### Problem details
Retype, word for word, every line from the one holding "Task: Click on the Naturwissenschaften" through the one holding "Task: Click on the BLOG" in the entries below, both included, and only those lines.
[Opening Recorded information section]
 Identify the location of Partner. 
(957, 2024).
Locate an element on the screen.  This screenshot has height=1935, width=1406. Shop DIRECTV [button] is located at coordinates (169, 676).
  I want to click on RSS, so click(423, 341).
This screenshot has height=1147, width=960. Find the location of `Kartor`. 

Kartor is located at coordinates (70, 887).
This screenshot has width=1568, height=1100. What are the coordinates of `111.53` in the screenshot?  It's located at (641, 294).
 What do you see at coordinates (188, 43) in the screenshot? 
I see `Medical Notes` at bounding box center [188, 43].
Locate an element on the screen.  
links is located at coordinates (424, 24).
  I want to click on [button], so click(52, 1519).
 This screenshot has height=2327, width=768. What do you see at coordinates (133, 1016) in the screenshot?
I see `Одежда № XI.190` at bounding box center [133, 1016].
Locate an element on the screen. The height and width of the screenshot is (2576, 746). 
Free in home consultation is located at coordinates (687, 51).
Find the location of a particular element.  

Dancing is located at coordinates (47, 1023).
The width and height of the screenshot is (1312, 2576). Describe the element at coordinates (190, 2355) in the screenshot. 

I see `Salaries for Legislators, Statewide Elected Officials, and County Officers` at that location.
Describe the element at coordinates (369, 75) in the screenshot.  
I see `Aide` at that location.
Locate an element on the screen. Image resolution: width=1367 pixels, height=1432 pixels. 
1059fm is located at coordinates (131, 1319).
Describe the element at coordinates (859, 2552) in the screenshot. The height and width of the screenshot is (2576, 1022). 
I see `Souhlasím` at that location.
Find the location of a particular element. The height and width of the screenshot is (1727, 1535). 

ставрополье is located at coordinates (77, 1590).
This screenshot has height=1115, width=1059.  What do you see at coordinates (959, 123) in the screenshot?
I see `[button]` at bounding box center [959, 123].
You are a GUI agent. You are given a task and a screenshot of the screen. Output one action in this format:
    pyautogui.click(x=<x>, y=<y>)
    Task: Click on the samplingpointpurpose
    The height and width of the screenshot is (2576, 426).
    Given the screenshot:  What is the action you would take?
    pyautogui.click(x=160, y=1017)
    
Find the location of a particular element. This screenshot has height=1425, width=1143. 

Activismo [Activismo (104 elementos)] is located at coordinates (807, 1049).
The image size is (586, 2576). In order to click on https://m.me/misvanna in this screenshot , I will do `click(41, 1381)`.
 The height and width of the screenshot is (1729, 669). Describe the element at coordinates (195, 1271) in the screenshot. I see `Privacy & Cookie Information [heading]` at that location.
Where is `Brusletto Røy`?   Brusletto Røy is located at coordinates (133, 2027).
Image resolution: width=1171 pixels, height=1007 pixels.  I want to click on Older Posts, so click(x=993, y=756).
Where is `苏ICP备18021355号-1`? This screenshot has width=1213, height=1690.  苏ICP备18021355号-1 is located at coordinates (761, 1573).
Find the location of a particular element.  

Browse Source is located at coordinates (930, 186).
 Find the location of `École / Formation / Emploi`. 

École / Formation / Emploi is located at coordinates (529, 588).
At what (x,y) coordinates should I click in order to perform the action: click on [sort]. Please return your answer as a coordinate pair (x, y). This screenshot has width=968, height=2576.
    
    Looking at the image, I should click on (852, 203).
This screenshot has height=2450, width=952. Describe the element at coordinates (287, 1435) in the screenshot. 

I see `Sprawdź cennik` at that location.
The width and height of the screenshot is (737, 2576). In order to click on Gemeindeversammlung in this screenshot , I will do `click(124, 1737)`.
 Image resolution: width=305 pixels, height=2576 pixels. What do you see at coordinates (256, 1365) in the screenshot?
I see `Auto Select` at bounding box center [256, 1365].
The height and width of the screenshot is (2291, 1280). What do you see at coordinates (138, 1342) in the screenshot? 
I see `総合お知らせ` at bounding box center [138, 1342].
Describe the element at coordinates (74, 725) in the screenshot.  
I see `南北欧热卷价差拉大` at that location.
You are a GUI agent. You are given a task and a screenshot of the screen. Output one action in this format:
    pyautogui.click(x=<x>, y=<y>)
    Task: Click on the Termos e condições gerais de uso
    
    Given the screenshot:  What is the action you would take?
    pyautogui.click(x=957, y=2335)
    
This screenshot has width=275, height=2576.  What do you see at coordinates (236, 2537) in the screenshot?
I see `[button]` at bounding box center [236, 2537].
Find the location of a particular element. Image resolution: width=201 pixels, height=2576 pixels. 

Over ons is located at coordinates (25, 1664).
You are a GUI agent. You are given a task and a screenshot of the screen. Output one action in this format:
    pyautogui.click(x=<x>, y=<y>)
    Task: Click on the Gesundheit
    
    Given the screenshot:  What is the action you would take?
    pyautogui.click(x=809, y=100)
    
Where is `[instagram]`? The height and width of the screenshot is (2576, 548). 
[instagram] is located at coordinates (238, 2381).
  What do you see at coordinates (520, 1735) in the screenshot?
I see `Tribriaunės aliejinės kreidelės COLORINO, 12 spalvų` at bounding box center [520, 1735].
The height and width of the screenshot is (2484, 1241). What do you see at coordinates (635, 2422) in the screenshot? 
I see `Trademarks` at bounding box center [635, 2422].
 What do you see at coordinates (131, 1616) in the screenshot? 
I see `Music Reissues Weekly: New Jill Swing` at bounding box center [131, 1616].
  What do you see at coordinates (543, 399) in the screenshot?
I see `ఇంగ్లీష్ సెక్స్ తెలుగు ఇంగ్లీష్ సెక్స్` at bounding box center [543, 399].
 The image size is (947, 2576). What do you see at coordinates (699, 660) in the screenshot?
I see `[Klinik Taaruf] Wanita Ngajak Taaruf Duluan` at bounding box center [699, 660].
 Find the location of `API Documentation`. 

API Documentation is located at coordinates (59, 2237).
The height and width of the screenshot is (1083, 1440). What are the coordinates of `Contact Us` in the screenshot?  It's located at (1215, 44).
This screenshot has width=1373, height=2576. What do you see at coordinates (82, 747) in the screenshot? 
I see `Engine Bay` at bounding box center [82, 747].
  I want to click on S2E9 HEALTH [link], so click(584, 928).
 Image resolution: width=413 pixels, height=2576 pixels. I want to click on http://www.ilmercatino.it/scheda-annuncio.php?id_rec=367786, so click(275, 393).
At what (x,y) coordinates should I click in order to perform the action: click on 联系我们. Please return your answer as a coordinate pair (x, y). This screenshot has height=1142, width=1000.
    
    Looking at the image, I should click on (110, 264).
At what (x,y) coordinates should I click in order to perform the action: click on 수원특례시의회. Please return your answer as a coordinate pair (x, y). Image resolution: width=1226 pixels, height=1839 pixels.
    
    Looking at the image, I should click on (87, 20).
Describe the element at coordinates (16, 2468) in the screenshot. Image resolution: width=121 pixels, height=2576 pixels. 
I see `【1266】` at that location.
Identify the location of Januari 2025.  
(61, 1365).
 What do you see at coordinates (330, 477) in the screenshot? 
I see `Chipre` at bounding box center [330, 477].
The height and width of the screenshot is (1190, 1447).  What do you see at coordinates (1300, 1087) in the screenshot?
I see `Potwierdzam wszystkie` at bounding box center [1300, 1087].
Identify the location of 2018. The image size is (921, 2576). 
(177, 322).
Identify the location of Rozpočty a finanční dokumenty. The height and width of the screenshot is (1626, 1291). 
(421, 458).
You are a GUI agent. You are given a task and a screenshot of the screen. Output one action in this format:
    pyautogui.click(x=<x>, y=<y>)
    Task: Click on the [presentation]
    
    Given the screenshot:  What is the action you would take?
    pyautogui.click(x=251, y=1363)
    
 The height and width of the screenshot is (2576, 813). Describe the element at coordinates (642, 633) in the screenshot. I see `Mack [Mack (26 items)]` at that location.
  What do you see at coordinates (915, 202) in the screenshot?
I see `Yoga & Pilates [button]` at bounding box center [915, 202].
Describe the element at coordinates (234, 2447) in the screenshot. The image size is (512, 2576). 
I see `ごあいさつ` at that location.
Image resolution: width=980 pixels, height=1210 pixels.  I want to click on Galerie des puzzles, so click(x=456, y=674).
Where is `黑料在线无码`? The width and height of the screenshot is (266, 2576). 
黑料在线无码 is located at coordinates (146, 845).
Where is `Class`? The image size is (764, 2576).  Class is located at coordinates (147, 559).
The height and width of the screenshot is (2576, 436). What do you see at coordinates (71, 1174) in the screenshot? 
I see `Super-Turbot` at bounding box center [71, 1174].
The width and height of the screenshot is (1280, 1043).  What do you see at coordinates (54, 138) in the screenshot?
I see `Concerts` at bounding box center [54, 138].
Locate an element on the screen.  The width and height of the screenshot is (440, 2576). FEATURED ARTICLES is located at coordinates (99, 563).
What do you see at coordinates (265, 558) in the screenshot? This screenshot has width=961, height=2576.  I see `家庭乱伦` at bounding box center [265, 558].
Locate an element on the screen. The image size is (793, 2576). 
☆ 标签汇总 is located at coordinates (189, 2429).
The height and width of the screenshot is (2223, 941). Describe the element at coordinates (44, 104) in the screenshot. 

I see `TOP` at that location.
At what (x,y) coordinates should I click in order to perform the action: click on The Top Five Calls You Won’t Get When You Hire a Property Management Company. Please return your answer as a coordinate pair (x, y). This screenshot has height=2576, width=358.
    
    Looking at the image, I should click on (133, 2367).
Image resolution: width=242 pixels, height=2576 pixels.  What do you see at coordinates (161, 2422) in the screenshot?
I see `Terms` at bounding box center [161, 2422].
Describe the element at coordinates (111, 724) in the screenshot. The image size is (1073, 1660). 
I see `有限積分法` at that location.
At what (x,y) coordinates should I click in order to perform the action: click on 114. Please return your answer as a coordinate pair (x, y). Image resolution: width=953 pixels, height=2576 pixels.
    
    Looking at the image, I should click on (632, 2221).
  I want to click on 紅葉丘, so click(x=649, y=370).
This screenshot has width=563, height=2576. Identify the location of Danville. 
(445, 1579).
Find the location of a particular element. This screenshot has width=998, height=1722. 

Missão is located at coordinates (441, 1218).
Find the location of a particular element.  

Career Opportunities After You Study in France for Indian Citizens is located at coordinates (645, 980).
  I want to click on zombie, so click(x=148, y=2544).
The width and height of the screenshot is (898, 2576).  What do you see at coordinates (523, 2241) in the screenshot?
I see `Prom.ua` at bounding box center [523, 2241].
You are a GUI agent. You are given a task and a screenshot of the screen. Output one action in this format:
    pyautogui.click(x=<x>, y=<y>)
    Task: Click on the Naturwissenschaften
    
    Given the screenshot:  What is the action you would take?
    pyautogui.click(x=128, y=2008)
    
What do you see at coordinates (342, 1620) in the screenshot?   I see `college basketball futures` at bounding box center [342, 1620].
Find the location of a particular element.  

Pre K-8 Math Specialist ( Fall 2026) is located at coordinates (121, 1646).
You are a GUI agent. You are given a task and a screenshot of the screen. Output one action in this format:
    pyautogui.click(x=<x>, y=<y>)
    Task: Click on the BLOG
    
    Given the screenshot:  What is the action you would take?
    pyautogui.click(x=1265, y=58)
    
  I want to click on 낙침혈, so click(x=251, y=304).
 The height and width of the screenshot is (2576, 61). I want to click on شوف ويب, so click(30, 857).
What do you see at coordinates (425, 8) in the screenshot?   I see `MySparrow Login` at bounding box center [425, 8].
[Closing Recorded information section]
### Result of this exercise
    Task: Click on the Naturwissenschaften
    
    Given the screenshot:  What is the action you would take?
    pyautogui.click(x=128, y=2008)
    
What do you see at coordinates (342, 1620) in the screenshot?   I see `college basketball futures` at bounding box center [342, 1620].
Find the location of a particular element.  

Pre K-8 Math Specialist ( Fall 2026) is located at coordinates (121, 1646).
You are a GUI agent. You are given a task and a screenshot of the screen. Output one action in this format:
    pyautogui.click(x=<x>, y=<y>)
    Task: Click on the BLOG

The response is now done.